Pair Corralation between Sandy Spring and Truist Financial

Given the investment horizon of 90 days Sandy Spring Bancorp is expected to under-perform the Truist Financial. In addition to that, Sandy Spring is 1.11 times more volatile than Truist Financial Corp. It trades about -0.14 of its total potential returns per unit of risk. Truist Financial Corp is currently generating about -0.03 per unit of volatility. If you would invest  4,318  in Truist Financial Corp on December 27, 2024 and sell it today you would lose (178.00) from holding Truist Financial Corp or give up 4.12% of portfolio value over 90 days.
Time Period3 Months [change]
DirectionMoves Together 
StrengthSignificant
Accuracy100.0%
ValuesDaily Returns

Sandy Spring Bancorp  vs.  Truist Financial Corp

 Performance 
       Timeline  
Sandy Spring Bancorp 

Risk-Adjusted Performance

Very Weak

 
Weak
 
Strong
Over the last 90 days Sandy Spring Bancorp has generated negative risk-adjusted returns adding no value to investors with long positions. Even with unfluctuating performance in the last few months, the Stock's basic indicators remain relatively invariable which may send shares a bit higher in April 2025. The latest agitation may also be a sign of long-running up-swing for the enterprise retail investors.
Truist Financial Corp 

Risk-Adjusted Performance

Very Weak

 
Weak
 
Strong
Over the last 90 days Truist Financial Corp has generated negative risk-adjusted returns adding no value to investors with long positions. In spite of rather sound technical and fundamental indicators, Truist Financial is not utilizing all of its potentials. The latest stock price tumult, may contribute to shorter-term losses for the shareholders.

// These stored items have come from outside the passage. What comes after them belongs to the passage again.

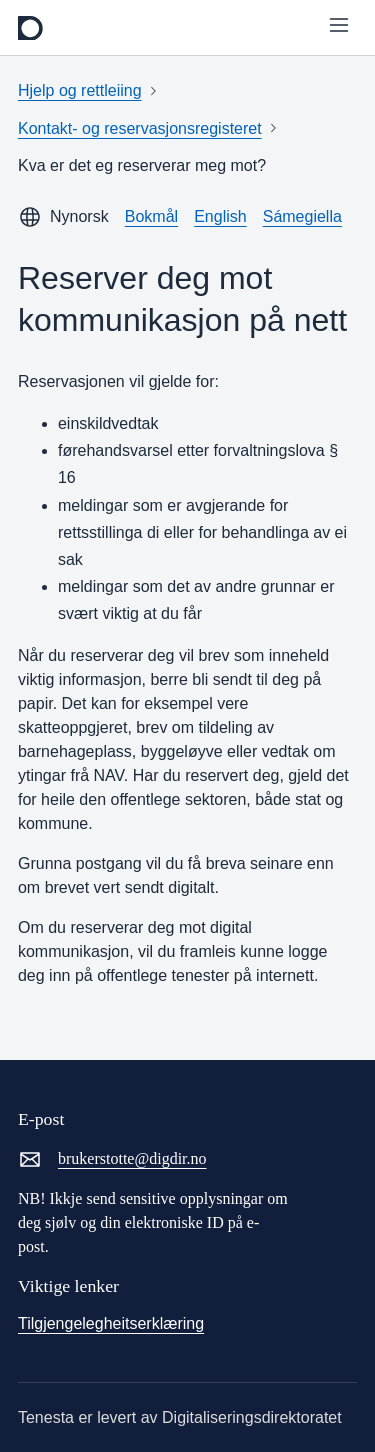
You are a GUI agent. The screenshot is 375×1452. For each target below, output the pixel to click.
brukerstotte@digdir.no (112, 1159)
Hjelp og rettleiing (80, 90)
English (220, 216)
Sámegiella (302, 216)
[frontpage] (30, 28)
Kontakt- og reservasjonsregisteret (140, 128)
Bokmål (151, 216)
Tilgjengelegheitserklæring (111, 1323)
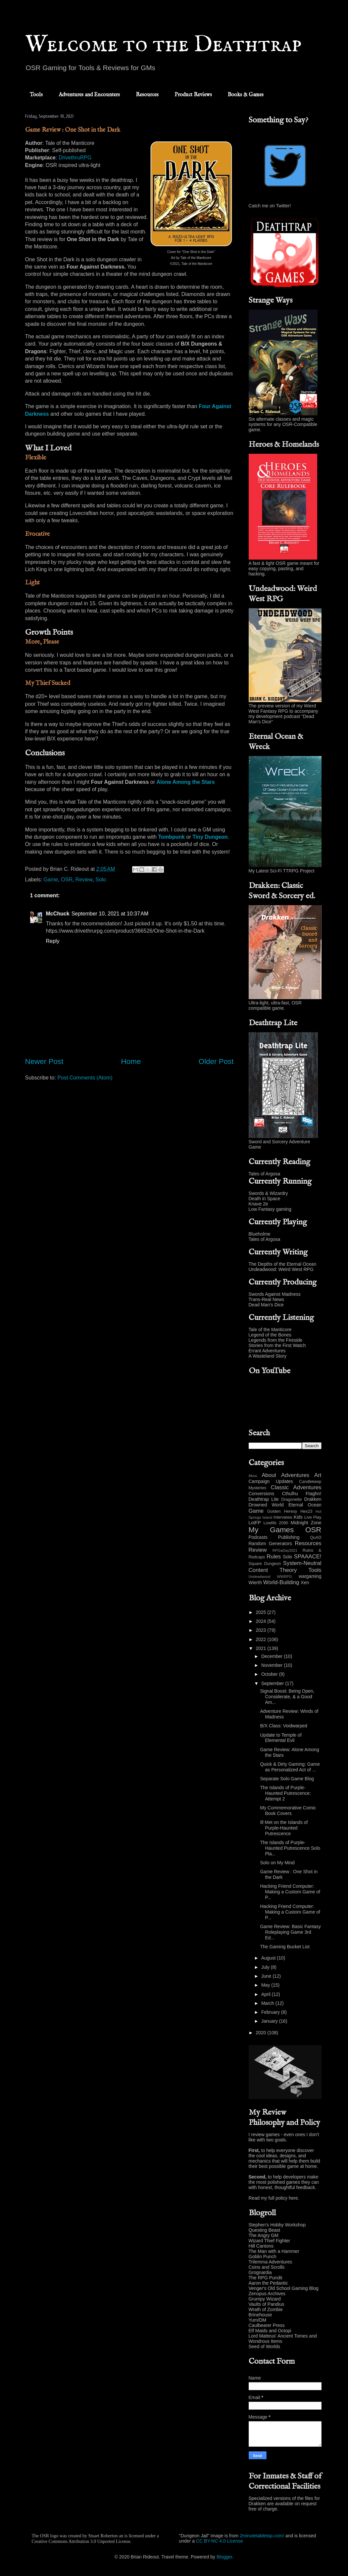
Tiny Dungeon (209, 837)
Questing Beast (264, 2230)
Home (131, 1061)
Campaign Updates (271, 1481)
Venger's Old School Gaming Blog (284, 2288)
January (270, 2021)
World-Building (281, 1582)
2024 (261, 1621)
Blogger (224, 2556)
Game (51, 879)
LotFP (255, 1522)
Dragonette (291, 1499)
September (273, 1683)
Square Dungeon (265, 1563)
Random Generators (270, 1543)
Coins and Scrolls (267, 2267)
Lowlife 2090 (276, 1523)
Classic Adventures (296, 1487)
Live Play (313, 1517)
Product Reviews (193, 95)
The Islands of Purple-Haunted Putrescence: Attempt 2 (285, 1793)
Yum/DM (258, 2320)
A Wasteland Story (268, 1356)
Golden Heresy (282, 1511)
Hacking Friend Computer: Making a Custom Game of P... (290, 1891)
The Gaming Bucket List (284, 1946)
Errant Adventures (267, 1350)
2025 (261, 1612)
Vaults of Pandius (266, 2304)
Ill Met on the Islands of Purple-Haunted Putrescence (284, 1828)
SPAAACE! (308, 1556)
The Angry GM (263, 2235)
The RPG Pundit (265, 2277)
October (270, 1674)
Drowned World (266, 1504)
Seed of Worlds (264, 2346)
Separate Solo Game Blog (287, 1778)
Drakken (312, 1499)
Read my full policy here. (274, 2198)
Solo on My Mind (277, 1862)
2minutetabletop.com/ (262, 2535)
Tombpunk (171, 837)
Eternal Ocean (305, 1504)
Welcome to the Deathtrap (163, 45)
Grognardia (260, 2272)
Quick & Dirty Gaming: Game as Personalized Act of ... (290, 1766)
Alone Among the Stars (185, 782)
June (267, 1976)
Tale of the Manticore (270, 1329)
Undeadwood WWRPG (270, 1577)
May (266, 1985)
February (271, 2012)
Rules (274, 1556)
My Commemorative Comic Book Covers (288, 1810)
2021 (261, 1648)
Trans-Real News (266, 1299)
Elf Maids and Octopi (270, 2330)
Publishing (289, 1537)
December (272, 1656)
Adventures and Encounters (89, 95)
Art (317, 1475)
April (266, 1994)
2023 (261, 1630)
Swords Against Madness (275, 1294)
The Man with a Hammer (274, 2251)
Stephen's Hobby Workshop (277, 2224)
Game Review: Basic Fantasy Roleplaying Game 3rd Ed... (290, 1932)
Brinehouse (260, 2314)
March (268, 2003)
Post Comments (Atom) (84, 1077)
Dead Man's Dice (266, 1304)
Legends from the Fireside (276, 1340)
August (269, 1958)
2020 (261, 2032)
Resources (147, 95)
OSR (67, 879)
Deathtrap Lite (264, 1499)
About (269, 1475)
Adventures (295, 1475)
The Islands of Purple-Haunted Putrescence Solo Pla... (290, 1848)
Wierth (255, 1582)
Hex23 (306, 1511)
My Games (271, 1530)
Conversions (261, 1493)
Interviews (282, 1517)
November (272, 1665)
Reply (53, 941)
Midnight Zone (306, 1522)
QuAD (315, 1537)
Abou (253, 1476)
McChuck (58, 913)
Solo (100, 879)
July (266, 1967)
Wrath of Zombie (266, 2309)
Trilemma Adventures (270, 2261)
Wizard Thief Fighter (269, 2240)
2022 (261, 1639)
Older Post (216, 1061)
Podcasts (258, 1537)
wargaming (310, 1576)
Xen (305, 1582)
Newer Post (44, 1061)
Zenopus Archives (267, 2293)
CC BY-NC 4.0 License (219, 2541)
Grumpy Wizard (265, 2299)
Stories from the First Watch (277, 1345)
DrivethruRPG (75, 157)
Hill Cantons (261, 2246)
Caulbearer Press (267, 2325)
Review (84, 879)
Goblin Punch (262, 2256)
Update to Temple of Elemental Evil (280, 1737)
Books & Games (246, 95)
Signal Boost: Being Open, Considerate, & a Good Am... (287, 1696)
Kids (298, 1517)
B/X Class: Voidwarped (283, 1725)
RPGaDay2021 (285, 1550)
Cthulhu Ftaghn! (302, 1493)
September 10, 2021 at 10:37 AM (110, 913)
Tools (36, 95)
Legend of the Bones (270, 1334)
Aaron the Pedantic (268, 2283)
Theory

Sandy Spring and Truist Financial Volatility Contrast

   Predicted Return Density   
       Returns  

Pair Trading with Sandy Spring and Truist Financial

The main advantage of trading using opposite Sandy Spring and Truist Financial positions is that it hedges away some unsystematic risk. Because of two separate transactions, even if Sandy Spring position performs unexpectedly, Truist Financial can make up some of the losses. Pair trading also minimizes risk from directional movements in the market. For example, if an entire industry or sector drops because of unexpected headlines, the short position in Truist Financial will offset losses from the drop in Truist Financial's long position.
The idea behind Sandy Spring Bancorp and Truist Financial Corp pairs trading is to make the combined position market-neutral, meaning the overall market's direction will not affect its win or loss (or potential downside or upside). This can be achieved by designing a pairs trade with two highly correlated stocks or equities that operate in a similar space or sector, making it possible to obtain profits through simple and relatively low-risk investment.
Check out your portfolio center.
Note that this page's information should be used as a complementary analysis to find the right mix of equity instruments to add to your existing portfolios or create a brand new portfolio. You can also try the Latest Portfolios module to quick portfolio dashboard that showcases your latest portfolios.